Gelişmelerin sürpriz sonuçlarından biri, Türkiye ile 2011’den beri çatışma içinde olduğu Beşar Esad rejimi arasında adı konmamış zımni bir çıkar örtüşmesini belirginleştirmiş olmasıdır. Başbakan Binali Yıldırım’ın önceki gün gazete yöneticileriyle görüşmesinde Suriye rejimi ile bazı temasların yapıldığını gizlememesi ve “Şu anda geldiğimiz noktada rejim de işin bir parçası, bunu da görmemiz lazım. Yok sayamayız” şeklinde konuşması, bu örtüşmenin çarpıcı bir ifadesidir.
Krizin seyrinin Rusya ile yakınlaşmaya karşıt bir eksende Türkiye ile ABD’yi birbirinden biraz daha uzaklaştırdığı söylenebilir. ABD’nin PYD’ye “ek bir lojistik destekte bulunup bulunamayacağı” yolundaki bir soru üzerine Başbakan Yıldırım’ın “Bu bölgeye yönelik her türlü lojistik destek bu operasyonun hedefidir. Bu kadar açık ve net söylüyorum” şeklindeki sözlerinin altı özellikle çizilmelidir. Başbakan, koşullar gerektirirse Türkiye’nin sahada ABD’yi de hedef alabileceğini söylemiş olmaktadır.

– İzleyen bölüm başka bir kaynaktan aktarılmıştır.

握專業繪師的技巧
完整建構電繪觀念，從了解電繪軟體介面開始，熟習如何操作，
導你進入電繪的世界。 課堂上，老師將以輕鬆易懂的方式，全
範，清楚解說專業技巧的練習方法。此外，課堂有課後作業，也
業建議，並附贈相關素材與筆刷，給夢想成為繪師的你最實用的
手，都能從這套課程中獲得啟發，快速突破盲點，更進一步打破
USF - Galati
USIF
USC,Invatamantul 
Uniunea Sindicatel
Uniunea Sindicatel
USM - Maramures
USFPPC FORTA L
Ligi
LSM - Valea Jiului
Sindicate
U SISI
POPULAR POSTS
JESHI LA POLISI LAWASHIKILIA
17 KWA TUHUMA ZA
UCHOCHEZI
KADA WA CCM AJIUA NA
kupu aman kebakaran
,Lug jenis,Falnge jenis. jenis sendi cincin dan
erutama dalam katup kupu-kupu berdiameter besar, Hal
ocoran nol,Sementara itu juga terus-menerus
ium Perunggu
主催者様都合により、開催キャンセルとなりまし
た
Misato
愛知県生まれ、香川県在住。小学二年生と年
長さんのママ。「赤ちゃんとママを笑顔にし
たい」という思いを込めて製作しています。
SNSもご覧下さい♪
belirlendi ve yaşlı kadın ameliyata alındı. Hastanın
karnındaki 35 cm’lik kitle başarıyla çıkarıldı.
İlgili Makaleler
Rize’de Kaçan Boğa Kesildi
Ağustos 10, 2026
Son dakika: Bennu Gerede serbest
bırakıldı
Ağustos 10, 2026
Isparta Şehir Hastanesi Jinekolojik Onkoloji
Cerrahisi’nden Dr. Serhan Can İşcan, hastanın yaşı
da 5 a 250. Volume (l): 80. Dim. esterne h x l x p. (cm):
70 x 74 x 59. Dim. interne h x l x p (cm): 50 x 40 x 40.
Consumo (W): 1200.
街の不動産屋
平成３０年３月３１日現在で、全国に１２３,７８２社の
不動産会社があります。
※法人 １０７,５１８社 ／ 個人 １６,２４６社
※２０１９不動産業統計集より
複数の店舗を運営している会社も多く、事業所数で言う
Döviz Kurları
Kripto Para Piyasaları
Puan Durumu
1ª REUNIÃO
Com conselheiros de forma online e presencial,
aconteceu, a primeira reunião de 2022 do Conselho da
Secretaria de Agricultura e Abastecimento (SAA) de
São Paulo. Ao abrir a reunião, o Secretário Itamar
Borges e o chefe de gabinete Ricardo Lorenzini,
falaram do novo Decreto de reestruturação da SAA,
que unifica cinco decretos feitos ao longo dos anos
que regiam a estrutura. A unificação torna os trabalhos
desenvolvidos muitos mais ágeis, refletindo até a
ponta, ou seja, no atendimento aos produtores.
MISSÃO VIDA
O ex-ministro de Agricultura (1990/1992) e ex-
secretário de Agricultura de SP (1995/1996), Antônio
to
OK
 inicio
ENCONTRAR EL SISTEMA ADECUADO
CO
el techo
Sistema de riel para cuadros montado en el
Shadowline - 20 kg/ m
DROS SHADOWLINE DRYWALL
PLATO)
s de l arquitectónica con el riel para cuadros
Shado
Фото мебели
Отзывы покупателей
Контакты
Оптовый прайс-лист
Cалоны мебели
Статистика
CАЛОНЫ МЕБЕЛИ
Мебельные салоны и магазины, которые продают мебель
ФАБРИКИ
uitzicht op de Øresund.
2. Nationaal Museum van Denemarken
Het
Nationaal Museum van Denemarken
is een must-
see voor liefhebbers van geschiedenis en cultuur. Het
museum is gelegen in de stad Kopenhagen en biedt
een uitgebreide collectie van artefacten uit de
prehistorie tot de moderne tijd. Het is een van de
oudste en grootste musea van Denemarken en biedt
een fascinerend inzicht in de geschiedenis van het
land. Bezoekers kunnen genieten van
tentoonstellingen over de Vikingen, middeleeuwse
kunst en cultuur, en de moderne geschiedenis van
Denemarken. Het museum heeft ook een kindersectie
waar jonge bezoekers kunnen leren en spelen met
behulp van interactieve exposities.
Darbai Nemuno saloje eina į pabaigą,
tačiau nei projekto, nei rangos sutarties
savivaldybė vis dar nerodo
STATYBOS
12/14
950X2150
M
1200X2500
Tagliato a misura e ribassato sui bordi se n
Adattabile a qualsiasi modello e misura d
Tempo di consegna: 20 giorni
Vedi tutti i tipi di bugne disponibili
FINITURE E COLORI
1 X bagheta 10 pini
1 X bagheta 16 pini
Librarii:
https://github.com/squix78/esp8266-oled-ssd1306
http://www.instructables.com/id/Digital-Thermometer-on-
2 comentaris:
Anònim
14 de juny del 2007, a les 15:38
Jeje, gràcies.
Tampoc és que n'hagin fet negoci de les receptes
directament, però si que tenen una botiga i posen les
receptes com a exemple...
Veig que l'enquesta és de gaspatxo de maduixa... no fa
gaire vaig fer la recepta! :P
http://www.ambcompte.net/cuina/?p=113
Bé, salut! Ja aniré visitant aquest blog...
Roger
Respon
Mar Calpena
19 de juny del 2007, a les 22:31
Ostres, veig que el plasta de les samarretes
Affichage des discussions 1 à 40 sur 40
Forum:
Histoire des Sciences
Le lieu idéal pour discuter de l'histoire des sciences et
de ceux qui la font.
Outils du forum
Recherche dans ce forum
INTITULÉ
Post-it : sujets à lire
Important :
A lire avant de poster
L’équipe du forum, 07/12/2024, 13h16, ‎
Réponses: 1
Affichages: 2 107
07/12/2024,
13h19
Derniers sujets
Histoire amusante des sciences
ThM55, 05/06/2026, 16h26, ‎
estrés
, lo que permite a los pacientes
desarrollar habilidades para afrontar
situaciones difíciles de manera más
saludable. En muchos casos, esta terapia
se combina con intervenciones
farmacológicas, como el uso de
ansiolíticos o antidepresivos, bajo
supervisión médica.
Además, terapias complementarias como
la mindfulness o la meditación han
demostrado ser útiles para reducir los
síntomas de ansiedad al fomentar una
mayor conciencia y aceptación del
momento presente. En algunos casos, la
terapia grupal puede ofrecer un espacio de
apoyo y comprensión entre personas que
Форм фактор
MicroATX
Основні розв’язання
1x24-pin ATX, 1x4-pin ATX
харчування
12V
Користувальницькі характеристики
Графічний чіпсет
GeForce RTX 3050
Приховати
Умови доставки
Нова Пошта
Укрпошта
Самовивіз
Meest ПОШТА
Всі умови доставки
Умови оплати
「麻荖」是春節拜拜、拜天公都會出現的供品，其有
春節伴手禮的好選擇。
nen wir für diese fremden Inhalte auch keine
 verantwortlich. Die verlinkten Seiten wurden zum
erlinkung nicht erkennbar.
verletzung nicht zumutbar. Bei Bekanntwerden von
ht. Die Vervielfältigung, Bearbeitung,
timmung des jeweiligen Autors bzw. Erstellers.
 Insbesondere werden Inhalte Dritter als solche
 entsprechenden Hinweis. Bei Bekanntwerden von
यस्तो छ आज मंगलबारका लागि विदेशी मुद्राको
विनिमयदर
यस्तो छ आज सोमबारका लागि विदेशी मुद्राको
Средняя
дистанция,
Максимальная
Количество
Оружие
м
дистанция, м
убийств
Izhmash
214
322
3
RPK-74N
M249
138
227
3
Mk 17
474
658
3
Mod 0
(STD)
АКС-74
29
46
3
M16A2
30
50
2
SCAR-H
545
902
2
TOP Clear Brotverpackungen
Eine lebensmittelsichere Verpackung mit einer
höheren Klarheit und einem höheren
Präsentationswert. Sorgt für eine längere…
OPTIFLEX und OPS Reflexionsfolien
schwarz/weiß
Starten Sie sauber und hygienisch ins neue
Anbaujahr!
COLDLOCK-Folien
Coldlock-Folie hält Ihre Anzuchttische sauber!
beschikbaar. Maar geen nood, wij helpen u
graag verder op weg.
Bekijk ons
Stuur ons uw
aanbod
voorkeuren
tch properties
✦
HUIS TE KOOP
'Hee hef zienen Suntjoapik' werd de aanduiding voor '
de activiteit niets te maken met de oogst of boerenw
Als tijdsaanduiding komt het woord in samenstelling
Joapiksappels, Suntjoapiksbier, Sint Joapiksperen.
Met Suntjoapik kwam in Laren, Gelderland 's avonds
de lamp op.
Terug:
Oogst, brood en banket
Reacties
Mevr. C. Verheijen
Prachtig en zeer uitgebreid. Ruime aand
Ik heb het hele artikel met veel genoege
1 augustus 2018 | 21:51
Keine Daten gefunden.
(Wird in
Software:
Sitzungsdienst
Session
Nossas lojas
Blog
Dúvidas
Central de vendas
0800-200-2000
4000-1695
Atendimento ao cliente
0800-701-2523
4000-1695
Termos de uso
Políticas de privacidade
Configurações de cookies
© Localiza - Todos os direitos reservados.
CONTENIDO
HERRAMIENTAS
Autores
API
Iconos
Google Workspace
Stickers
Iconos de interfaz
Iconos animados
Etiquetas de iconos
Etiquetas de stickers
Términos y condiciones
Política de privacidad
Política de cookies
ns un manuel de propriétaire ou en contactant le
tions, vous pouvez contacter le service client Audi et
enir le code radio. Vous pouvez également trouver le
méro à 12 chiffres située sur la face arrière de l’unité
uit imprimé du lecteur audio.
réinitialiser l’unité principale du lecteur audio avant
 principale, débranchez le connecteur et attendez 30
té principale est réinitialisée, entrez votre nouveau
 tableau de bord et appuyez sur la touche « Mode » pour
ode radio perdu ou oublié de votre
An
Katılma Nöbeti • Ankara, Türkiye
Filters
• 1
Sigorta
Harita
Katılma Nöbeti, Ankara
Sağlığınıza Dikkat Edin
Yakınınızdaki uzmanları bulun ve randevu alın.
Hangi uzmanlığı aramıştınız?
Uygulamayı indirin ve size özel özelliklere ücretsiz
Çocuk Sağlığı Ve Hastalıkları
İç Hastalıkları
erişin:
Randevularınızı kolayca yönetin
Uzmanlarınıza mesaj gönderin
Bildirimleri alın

‘Zeytin Dalı’ harekâtı, güvenlik kaygıları açısından Türkiye’yi rahatlatacak bir nitelik taşıyor. Afrin bölgesi Azez’den başlayıp Türkiye-Suriye sınırı boyunca önce kuzeybatıya doğru giden, oradan aşağı güneybatıya doğru yönelen 130 kilometre uzunluğunda, 20-30 km derinliğinde bir güvenlik kuşağı ile çevrilecektir. Bu, fiiliyatta Türkiye’nin Hatay ve Kilis’te Suriye’ye bitişik olan sınırının 20-30 km kadar bu ülkenin içine doğru genişlemesi sonucunu doğuracaktır. Bu genişleme, Türkiye’ye sınır boyunca bu coğrafyada PKK’dan gelebilecek tehdidi uzağında tutabilmesi imkânını verecektir.
Buradaki kilit soru, birinci aşama olarak tanımlanan güvenlik kuşağının sahada tamamlanmasından sonra TSK’nın ikinci aşamada bölgenin tam ortasında yer alan Afrin şehrinin merkezine girip girmeyeceğidir. Başbakan Yıldırım, bu konuda “İlk hedeften sonra gerek Afrin merkezinde gerekse diğer bölgelerde yerleşik bu terör örgütlerinin yok edilmesi için çalışma yapılacak” diyerek, şehir merkezini de açık bir hedef olarak gösteriyor.
PYD’nin de şehirde direnme kararı alması halinde, harekâtın ikinci aşaması TSK-Özgür Suriye Ordusu ittifakı ile PYD arasında bir şehir savaşına dönüşme potansiyeli taşıyabilir. Şehir merkezinde farklı etnik gruplardan kalabalık bir sivil nüfusun yaşaması, kuşkusuz şehir savaşı seçeneği değerlendirilirken dikkate alınması gereken bir durumdur.